** Opening Data for the task block **

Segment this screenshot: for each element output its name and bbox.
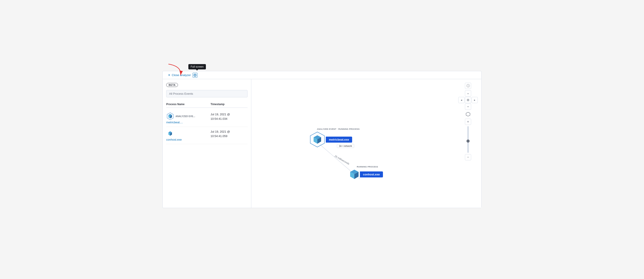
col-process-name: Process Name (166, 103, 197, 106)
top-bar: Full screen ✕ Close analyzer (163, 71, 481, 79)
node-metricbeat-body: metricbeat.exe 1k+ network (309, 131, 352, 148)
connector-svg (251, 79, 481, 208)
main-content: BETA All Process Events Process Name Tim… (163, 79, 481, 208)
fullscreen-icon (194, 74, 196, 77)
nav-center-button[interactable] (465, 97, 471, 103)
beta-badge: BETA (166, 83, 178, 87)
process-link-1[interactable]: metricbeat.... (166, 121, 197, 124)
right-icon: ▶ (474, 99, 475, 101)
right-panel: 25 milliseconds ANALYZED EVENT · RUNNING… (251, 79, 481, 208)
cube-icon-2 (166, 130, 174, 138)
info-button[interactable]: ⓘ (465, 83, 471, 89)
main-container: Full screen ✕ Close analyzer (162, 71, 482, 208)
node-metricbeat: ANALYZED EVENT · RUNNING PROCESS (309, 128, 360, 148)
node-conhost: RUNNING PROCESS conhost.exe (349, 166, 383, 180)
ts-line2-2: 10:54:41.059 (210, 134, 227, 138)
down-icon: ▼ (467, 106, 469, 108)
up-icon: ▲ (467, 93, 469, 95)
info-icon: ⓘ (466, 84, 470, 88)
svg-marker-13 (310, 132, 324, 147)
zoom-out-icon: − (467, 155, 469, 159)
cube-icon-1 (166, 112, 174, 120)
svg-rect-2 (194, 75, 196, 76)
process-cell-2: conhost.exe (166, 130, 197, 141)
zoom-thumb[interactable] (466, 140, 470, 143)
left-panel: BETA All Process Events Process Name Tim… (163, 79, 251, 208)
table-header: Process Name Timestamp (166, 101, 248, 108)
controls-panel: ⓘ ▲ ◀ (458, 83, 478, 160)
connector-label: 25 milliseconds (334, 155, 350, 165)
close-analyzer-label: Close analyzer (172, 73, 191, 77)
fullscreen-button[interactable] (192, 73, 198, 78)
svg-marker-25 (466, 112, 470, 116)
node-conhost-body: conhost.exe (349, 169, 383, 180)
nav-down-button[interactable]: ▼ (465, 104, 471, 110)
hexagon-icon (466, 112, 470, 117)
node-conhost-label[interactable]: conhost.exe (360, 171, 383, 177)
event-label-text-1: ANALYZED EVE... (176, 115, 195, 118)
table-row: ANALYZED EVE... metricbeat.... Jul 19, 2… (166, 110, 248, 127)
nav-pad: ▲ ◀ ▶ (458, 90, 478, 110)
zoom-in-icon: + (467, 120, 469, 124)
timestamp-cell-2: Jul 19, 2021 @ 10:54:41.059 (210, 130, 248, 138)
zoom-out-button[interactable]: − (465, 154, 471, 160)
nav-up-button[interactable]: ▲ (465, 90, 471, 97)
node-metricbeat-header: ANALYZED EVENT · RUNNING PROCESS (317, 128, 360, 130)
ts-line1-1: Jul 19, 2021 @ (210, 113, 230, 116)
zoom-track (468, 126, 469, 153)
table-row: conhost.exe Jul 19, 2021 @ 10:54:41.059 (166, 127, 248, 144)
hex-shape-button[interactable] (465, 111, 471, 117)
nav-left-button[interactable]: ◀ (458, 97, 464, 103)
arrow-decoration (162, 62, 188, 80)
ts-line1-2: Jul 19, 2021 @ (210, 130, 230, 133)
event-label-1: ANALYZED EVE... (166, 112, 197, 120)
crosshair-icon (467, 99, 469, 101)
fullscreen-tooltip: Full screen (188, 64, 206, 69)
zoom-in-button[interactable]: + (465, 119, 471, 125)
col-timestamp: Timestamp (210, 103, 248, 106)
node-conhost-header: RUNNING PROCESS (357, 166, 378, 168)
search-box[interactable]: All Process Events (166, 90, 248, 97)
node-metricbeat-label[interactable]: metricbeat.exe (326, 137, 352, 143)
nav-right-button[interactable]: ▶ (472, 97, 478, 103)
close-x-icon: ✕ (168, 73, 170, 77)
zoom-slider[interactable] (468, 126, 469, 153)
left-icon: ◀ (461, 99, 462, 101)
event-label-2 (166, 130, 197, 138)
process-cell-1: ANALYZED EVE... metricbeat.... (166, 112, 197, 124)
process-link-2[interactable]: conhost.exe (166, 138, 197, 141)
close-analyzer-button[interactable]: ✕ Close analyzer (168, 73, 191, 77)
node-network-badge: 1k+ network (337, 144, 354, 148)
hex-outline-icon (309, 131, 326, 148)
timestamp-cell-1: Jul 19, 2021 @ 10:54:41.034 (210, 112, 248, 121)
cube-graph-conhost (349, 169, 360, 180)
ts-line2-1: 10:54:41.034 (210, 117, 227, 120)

** Closing Data for the task block **

Give all the lines above again, character for character, without pictures.

Segment this screenshot: for each element output its name and bbox.
col-process-name: Process Name (166, 103, 197, 106)
top-bar: Full screen ✕ Close analyzer (163, 71, 481, 79)
node-metricbeat-body: metricbeat.exe 1k+ network (309, 131, 352, 148)
connector-svg (251, 79, 481, 208)
main-content: BETA All Process Events Process Name Tim… (163, 79, 481, 208)
fullscreen-icon (194, 74, 196, 77)
nav-center-button[interactable] (465, 97, 471, 103)
beta-badge: BETA (166, 83, 178, 87)
process-link-1[interactable]: metricbeat.... (166, 121, 197, 124)
right-icon: ▶ (474, 99, 475, 101)
right-panel: 25 milliseconds ANALYZED EVENT · RUNNING… (251, 79, 481, 208)
cube-icon-2 (166, 130, 174, 138)
info-button[interactable]: ⓘ (465, 83, 471, 89)
main-container: Full screen ✕ Close analyzer (162, 71, 482, 208)
node-metricbeat: ANALYZED EVENT · RUNNING PROCESS (309, 128, 360, 148)
node-conhost: RUNNING PROCESS conhost.exe (349, 166, 383, 180)
ts-line2-2: 10:54:41.059 (210, 134, 227, 138)
down-icon: ▼ (467, 106, 469, 108)
up-icon: ▲ (467, 93, 469, 95)
info-icon: ⓘ (466, 84, 470, 88)
svg-marker-13 (310, 132, 324, 147)
zoom-out-icon: − (467, 155, 469, 159)
cube-icon-1 (166, 112, 174, 120)
svg-rect-2 (194, 75, 196, 76)
process-cell-2: conhost.exe (166, 130, 197, 141)
zoom-thumb[interactable] (466, 140, 470, 143)
left-panel: BETA All Process Events Process Name Tim… (163, 79, 251, 208)
table-header: Process Name Timestamp (166, 101, 248, 108)
controls-panel: ⓘ ▲ ◀ (458, 83, 478, 160)
connector-label: 25 milliseconds (334, 155, 350, 165)
close-analyzer-label: Close analyzer (172, 73, 191, 77)
fullscreen-button[interactable] (192, 73, 198, 78)
svg-marker-25 (466, 112, 470, 116)
node-conhost-body: conhost.exe (349, 169, 383, 180)
nav-down-button[interactable]: ▼ (465, 104, 471, 110)
hexagon-icon (466, 112, 470, 117)
node-conhost-label[interactable]: conhost.exe (360, 171, 383, 177)
event-label-text-1: ANALYZED EVE... (176, 115, 195, 118)
table-row: ANALYZED EVE... metricbeat.... Jul 19, 2… (166, 110, 248, 127)
nav-pad: ▲ ◀ ▶ (458, 90, 478, 110)
zoom-in-icon: + (467, 120, 469, 124)
timestamp-cell-2: Jul 19, 2021 @ 10:54:41.059 (210, 130, 248, 138)
zoom-out-button[interactable]: − (465, 154, 471, 160)
nav-up-button[interactable]: ▲ (465, 90, 471, 97)
node-metricbeat-header: ANALYZED EVENT · RUNNING PROCESS (317, 128, 360, 130)
ts-line1-1: Jul 19, 2021 @ (210, 113, 230, 116)
zoom-track (468, 126, 469, 153)
table-row: conhost.exe Jul 19, 2021 @ 10:54:41.059 (166, 127, 248, 144)
hex-shape-button[interactable] (465, 111, 471, 117)
nav-left-button[interactable]: ◀ (458, 97, 464, 103)
arrow-decoration (162, 62, 188, 80)
ts-line1-2: Jul 19, 2021 @ (210, 130, 230, 133)
event-label-1: ANALYZED EVE... (166, 112, 197, 120)
crosshair-icon (467, 99, 469, 101)
fullscreen-tooltip: Full screen (188, 64, 206, 69)
zoom-in-button[interactable]: + (465, 119, 471, 125)
col-timestamp: Timestamp (210, 103, 248, 106)
node-conhost-header: RUNNING PROCESS (357, 166, 378, 168)
search-box[interactable]: All Process Events (166, 90, 248, 97)
node-metricbeat-label[interactable]: metricbeat.exe (326, 137, 352, 143)
nav-right-button[interactable]: ▶ (472, 97, 478, 103)
close-x-icon: ✕ (168, 73, 170, 77)
zoom-slider[interactable] (468, 126, 469, 153)
left-icon: ◀ (461, 99, 462, 101)
event-label-2 (166, 130, 197, 138)
process-cell-1: ANALYZED EVE... metricbeat.... (166, 112, 197, 124)
process-link-2[interactable]: conhost.exe (166, 138, 197, 141)
close-analyzer-button[interactable]: ✕ Close analyzer (168, 73, 191, 77)
node-network-badge: 1k+ network (337, 144, 354, 148)
hex-outline-icon (309, 131, 326, 148)
timestamp-cell-1: Jul 19, 2021 @ 10:54:41.034 (210, 112, 248, 121)
cube-graph-conhost (349, 169, 360, 180)
ts-line2-1: 10:54:41.034 (210, 117, 227, 120)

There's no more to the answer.